BEGIN Material for this task
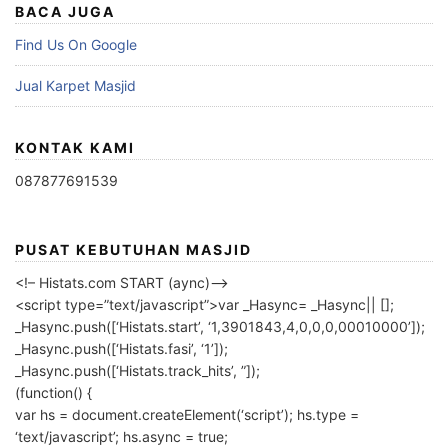
BACA JUGA
Find Us On Google
Jual Karpet Masjid
KONTAK KAMI
087877691539
PUSAT KEBUTUHAN MASJID
<!– Histats.com START (aync)–>
<script type=”text/javascript”>var _Hasync= _Hasync|| [];
_Hasync.push([‘Histats.start’, ‘1,3901843,4,0,0,0,00010000’]);
_Hasync.push([‘Histats.fasi’, ‘1’]);
_Hasync.push([‘Histats.track_hits’, ”]);
(function() {
var hs = document.createElement(‘script’); hs.type =
‘text/javascript’; hs.async = true;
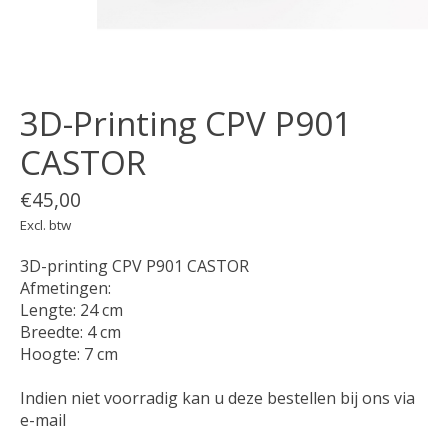
3D-Printing CPV P901
CASTOR
€45,00
Excl. btw
3D-printing CPV P901 CASTOR
Afmetingen:
Lengte: 24 cm
Breedte: 4 cm
Hoogte: 7 cm
Indien niet voorradig kan u deze bestellen bij ons via
e-mail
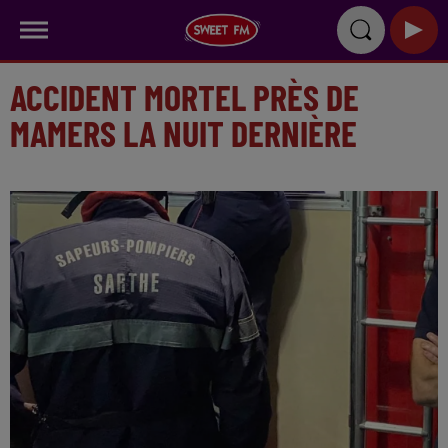
ACCIDENT MORTEL PRÈS DE
MAMERS LA NUIT DERNIÈRE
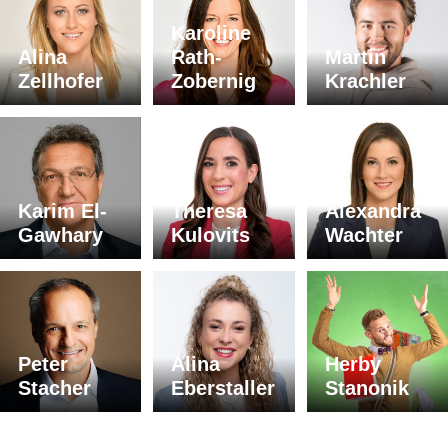
Karoline
Alina
Rath-
Martin
Zellhofer
Zobernig
Krachler
Karim El-
Theresa
Alexandra
Gawhary
Kulovits
Wachter
Peter
Alina
Herby
Stacher
Eberstaller
Stanonik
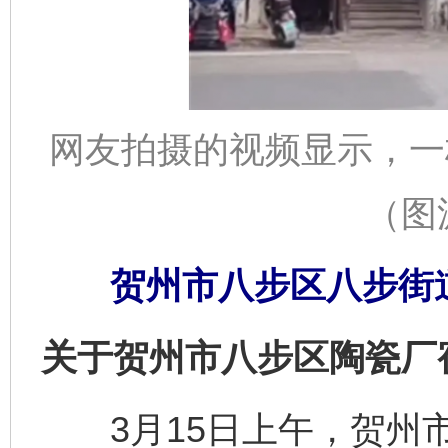
网友拍摄的视频显示，一
（图
贺州市八步区八步街道
关于贺州市八步区陶瓷厂
3月15日上午，贺州市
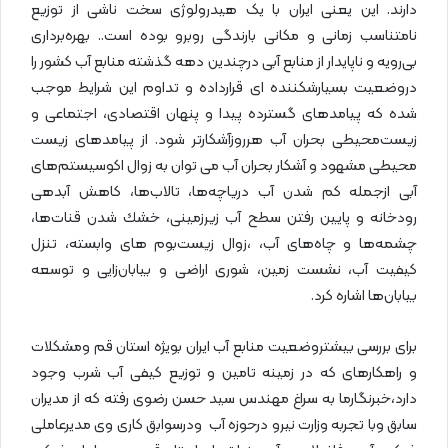
دارند. این یعنی ایران با یک هیدرولوژی سخت ناشی از توزیع
نامتناسب زمانی و مکانی بارندگی روبرو بوده است.. بهره‌برداری
بی‌رویه و ناپایدار از منابع آبی درچندین دهه گذشته منابع آب کشور را
دروضعیت بسیارشکننده ای قرارداده و تداوم این شرایط موجب
شده که پیامدهای گسترده پیدا و پنهان اقتصادی، اجتماعی و
زیست‌محیطی بحران آب هرروزآشکارتر شود. از پیامدهای زیست
محیطی مشهود و آشکار بحران آب می توان به زوال اکوسیستم‌های
آبی ازجمله کم شدن آب دریاچه‌ها، تالاب‌ها، کاهش آبدهی
رودخانه و پایین رفتن سطح آب زیرزمینی، خشك شدن قنات‌ها،
چشمه‌ها و چاه‌های آب، ،زوال زیست‌بوم های وابسته، تنزل
کیفیت آب، نشست زمين، شوری اراضی و بیابان‌زایی و توسعه
بیابان‌ها اشاره کرد.
برای بررسی بیشتروضعیت منابع آب ایران بویژه استان قم ومشکلات
و راهکارهای که در زمینه تامین و توزیع کیفی آب شرب وجود
دارد،خبرنگارما به سراغ مهندس سید حسن رضوی رفته که از مدیران
سابق وبا تجربه وزارت نیرو درحوزه آب ودرسوابق کاری وی مدیرعاملی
END Material for this task
● **Work required**: The answer must be every line of the data that holds the word "ایران".

● **Expected answer**:
دارند. این یعنی ایران با یک هیدرولوژی سخت ناشی از توزیع
برای بررسی بیشتروضعیت منابع آب ایران بویژه استان قم ومشکلات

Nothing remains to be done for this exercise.